Ela obedeceu e tomou rumo para o seu quarto. Ao adentrar no corredor, Leslie percebeu que a última porta estava aberta. A porta do escritório de Anton estava aberta. Ela se aproximou e olhou para dentro do cômodo sem entrar completamente; não havia ninguém lá.

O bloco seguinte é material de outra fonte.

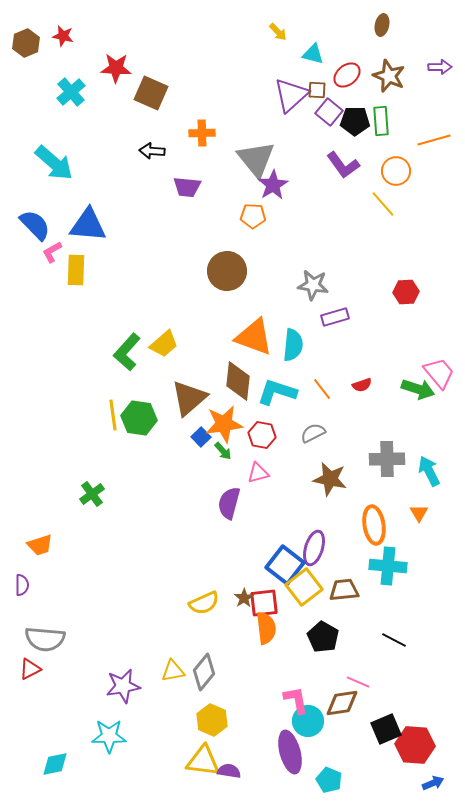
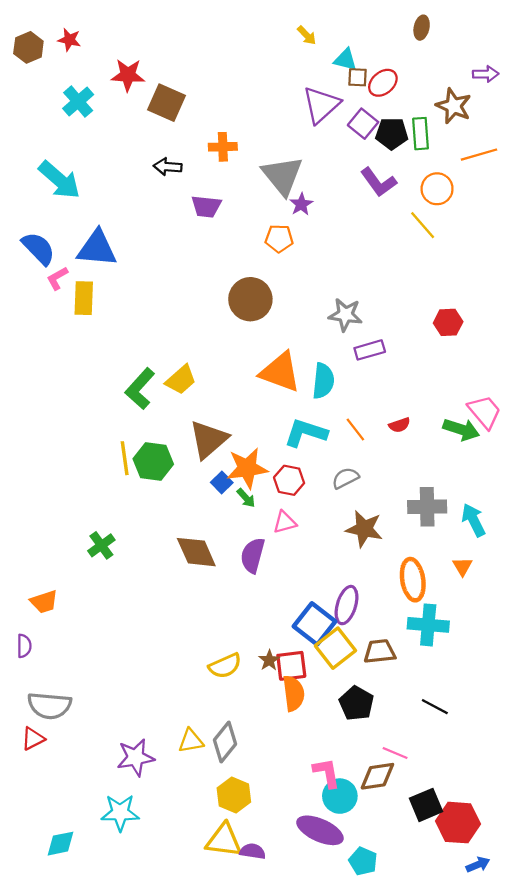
brown star: (389, 76) -> (454, 106), moved
brown square: (317, 90) -> (358, 77), moved
purple star: (273, 185) -> (301, 204), size x0.7
brown diamond: (238, 381) -> (196, 552), moved, turned -30
purple ellipse: (290, 752) -> (320, 830), turned -51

Arthur saiu de seu quarto, o mais próximo do escritório, e parou ao ver a garota espionando o escritório.
— O que você está fazendo? — perguntou ele, assustando Leslie.
— Ai, que susto! — ela se virou com a mão no peito e soltando algo parecido com uma risada. — Eu... nada, eu só... — olhou novamente para o escritório. Voltou-se para Arthur, e com o polegar direito apontado para a porta aberta, continuou: — Cadê meu vô?
— Ele está levando algumas coisas para o porão.
— Coisas... do escritório?
Arthur deu de ombros.
— Eu não sei de onde, mas provavelmente não são coisas do escritório, não. Ele só deve ter esquecido a porta aberta.
Arthur virou-se e caminhou até as escadas, enquanto Leslie ficou parada observando o escritório de seu avô.
Aquele lugar era um enigma. Ninguém tinha permissão para entrar. Ninguém sabia o que Anton fazia quando estava lá. E, se fosse ele a quem o bilhete de Tom se referia, aquele era o momento exato para que Leslie descobrisse.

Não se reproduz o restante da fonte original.